Adamant: Hardest metal
Thursday, May 8, 2003

Oil Price Slips as Venezuelan Gasoline Arrives

NewsStand - Friday, May 02, 2003 <a href=www.menafn.com>MENAFN-Agence France-Presse NEW YORK, May 2 (AFP)

NEW YORK, May 2 (AFP) - World oil prices slipped Friday as Venezuelan gasoline arrived in the United States and a tense oil rig stand-off in Nigeria neared resolution, analysts said. New York, light sweet crude June-dated futures contract fell 36 cents to 25. 67 dollars a barrel.

In London, the price of benchmark Brent North Sea crude oil for June delivery fell 24 cents per barrel to 23.58 dollars.

"The weakness of the energy market came from the fact that some gasoline is coming up from Venezuela and is landing in the Gulf (of Mexico)," said Refco market analyst Jim Still.

Weak gasoline priced dragged down prices of crude and heating oil, he said. In addition, the second quarter of the year was traditionally marked by weak demand for energy.

Earlier, prices were beaten down in London by as fears eased that labor unrest in Nigeria's oil fields could spiral out of control.

On Friday, a US oil firm whose Nigerian offshore rigs had been hijacked by striking workers since mid-April, trapping 100 Western employees, said it had reached a deal with unions to end the dispute.

Transocean Inc. said it hoped the process of evacuating people from the four rigs would begin "promptly".

Earlier this year, political and ethnic unrest in the country's oil rich Niger Delta region halted around a third of the country's oil exports, pushing world prices upwards.

The markets were also watching for any more action from the Organisation of Petroleum Exporting Countries (OPEC) following the cartel's somewhat botched attempt to ease prices up, analysts said.
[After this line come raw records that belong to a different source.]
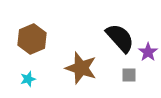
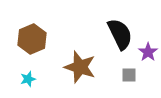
black semicircle: moved 4 px up; rotated 16 degrees clockwise
brown star: moved 1 px left, 1 px up
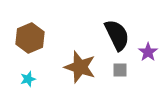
black semicircle: moved 3 px left, 1 px down
brown hexagon: moved 2 px left, 1 px up
gray square: moved 9 px left, 5 px up
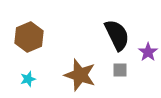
brown hexagon: moved 1 px left, 1 px up
brown star: moved 8 px down
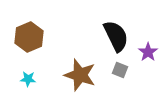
black semicircle: moved 1 px left, 1 px down
gray square: rotated 21 degrees clockwise
cyan star: rotated 21 degrees clockwise
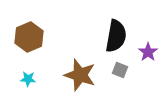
black semicircle: rotated 36 degrees clockwise
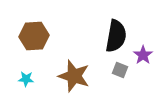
brown hexagon: moved 5 px right, 1 px up; rotated 20 degrees clockwise
purple star: moved 5 px left, 3 px down
brown star: moved 6 px left, 1 px down
cyan star: moved 2 px left
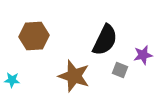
black semicircle: moved 11 px left, 4 px down; rotated 16 degrees clockwise
purple star: rotated 24 degrees clockwise
cyan star: moved 14 px left, 1 px down
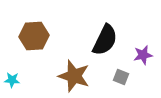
gray square: moved 1 px right, 7 px down
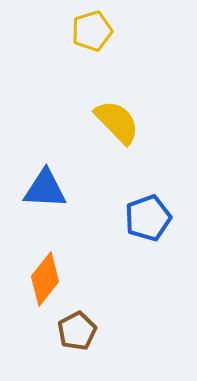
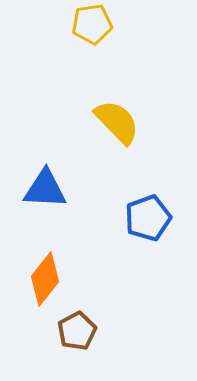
yellow pentagon: moved 7 px up; rotated 9 degrees clockwise
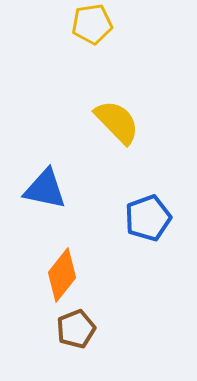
blue triangle: rotated 9 degrees clockwise
orange diamond: moved 17 px right, 4 px up
brown pentagon: moved 1 px left, 2 px up; rotated 6 degrees clockwise
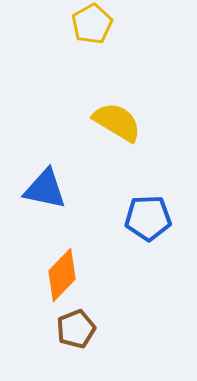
yellow pentagon: rotated 21 degrees counterclockwise
yellow semicircle: rotated 15 degrees counterclockwise
blue pentagon: rotated 18 degrees clockwise
orange diamond: rotated 6 degrees clockwise
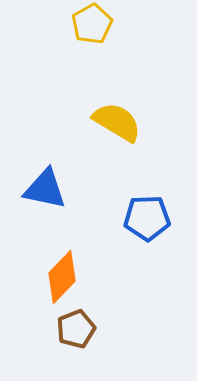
blue pentagon: moved 1 px left
orange diamond: moved 2 px down
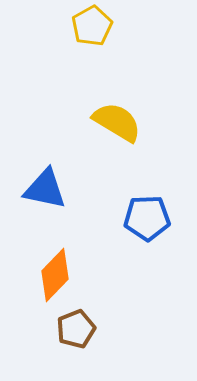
yellow pentagon: moved 2 px down
orange diamond: moved 7 px left, 2 px up
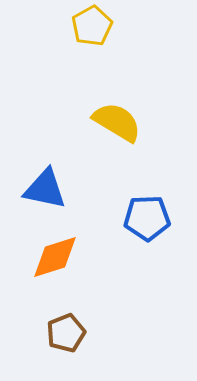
orange diamond: moved 18 px up; rotated 28 degrees clockwise
brown pentagon: moved 10 px left, 4 px down
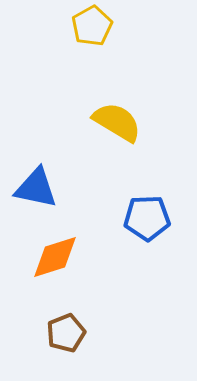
blue triangle: moved 9 px left, 1 px up
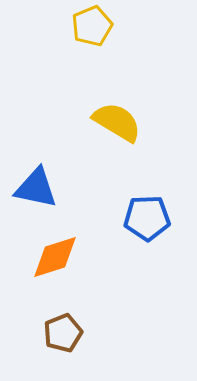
yellow pentagon: rotated 6 degrees clockwise
brown pentagon: moved 3 px left
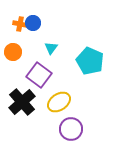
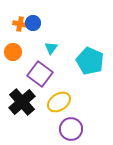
purple square: moved 1 px right, 1 px up
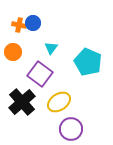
orange cross: moved 1 px left, 1 px down
cyan pentagon: moved 2 px left, 1 px down
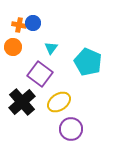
orange circle: moved 5 px up
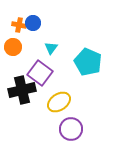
purple square: moved 1 px up
black cross: moved 12 px up; rotated 28 degrees clockwise
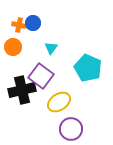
cyan pentagon: moved 6 px down
purple square: moved 1 px right, 3 px down
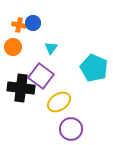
cyan pentagon: moved 6 px right
black cross: moved 1 px left, 2 px up; rotated 20 degrees clockwise
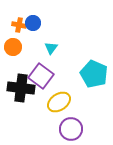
cyan pentagon: moved 6 px down
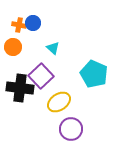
cyan triangle: moved 2 px right; rotated 24 degrees counterclockwise
purple square: rotated 10 degrees clockwise
black cross: moved 1 px left
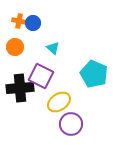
orange cross: moved 4 px up
orange circle: moved 2 px right
purple square: rotated 20 degrees counterclockwise
black cross: rotated 12 degrees counterclockwise
purple circle: moved 5 px up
At a meeting in Vienna last week OPEC said that its members would cut two million barrels per day of production from the start of June to absorb a glut in crude on world markets after the Iraq war.

However at the same time it raised official production ceilings to bring them closer into line with reality, leading dealers to conclude that little would really change.

Analysts at brokerage Sucden UK said the market had noted remarks from OPEC Secretary-General Alvaro Silva that while the cartel was waiting to see the results of the production cuts, its "does not mean our hands are tied until then".

"These comments show that it is likely that OPEC feel that they did not cut production enough and that with Iraqi production coming back on line prices could drop," the analysts said in a note.

However even this expectation was not sufficient to shore up prices.

Adding to the downwards momentum was anticipation that Iraq's crude could flow back onto world markets relatively soon.

On Wednesday, US Energy Secretary Spencer Abraham told reporters in Saudi Arabia that Iraq could restore its pre-war oil production levels "within months".